The ‘Quick Trip’ that spanned weeks

There, the group sent Manly, who was 29 at the time, and another man ahead alone to find a route of escape. Assuming it was the Sierra Nevada Mountains, they thought it'd be a quick trip; instead, the men had to walk 300 miles over a month to reach a ranch at Mission San Fernando. There, they picked up supplies, three horses and a mule to return to their group.  

But the three horses died along the return trek, leaving Manly to make it back to the group with just the lone mule. 

When they arrived back in the valley, they found two families with children who had patiently waited the several weeks to be saved, while one man had died waiting and the others had set off on their own to find their route of escape.

Manly led the two families back west over the mountains out of the valley. And as they made their trek, they left an indelible mark on history.

"Just as we were ready to leave and return to camp, we took off our hats and then overlooking the scene of so much trial, suffering and death spoke the thought uppermost saying: -- 'Goodbye Death Valley!' then faced away and made our steps toward camp," Manly wrote. "Even after this in speaking of this long and narrow valley over which we had crossed into its nearly central part, and on the edge of which the lone camp was made, for so many days, it was called Death Valley. Many accounts have been given to the world as to the origin of the name and by whom it was thus designated, but ours were the first visible footsteps, and we the party which named it the saddest and most dreadful name that came to us first from its memories."
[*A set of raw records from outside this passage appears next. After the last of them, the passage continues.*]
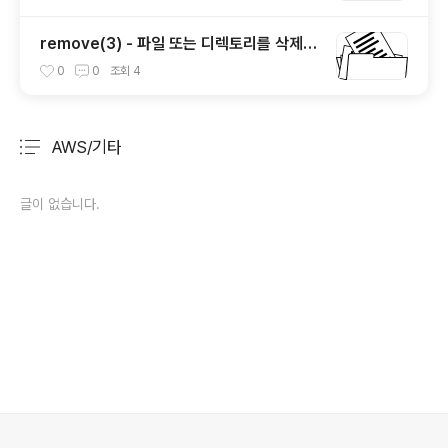
remove(3) - 파일 또는 디렉토리를 삭제하
는 함수
0
0
조회
4
AWS/기타
분류 전체보기
주요 글 목록
글이 없습니다.
의안내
The hottest place on Earth had just received its deathly name from pioneers who didn't die, thanks to a winter storm.

Manly and the group would spend another 23 arduous days on their journey, having to cross the Mojave Desert before reaching Ranch San Francisco in the Santa Clarita Valley -- some four months after their ill-fated trek began. Manly would become a farmer and a writer, living mainly in California until his death at 83.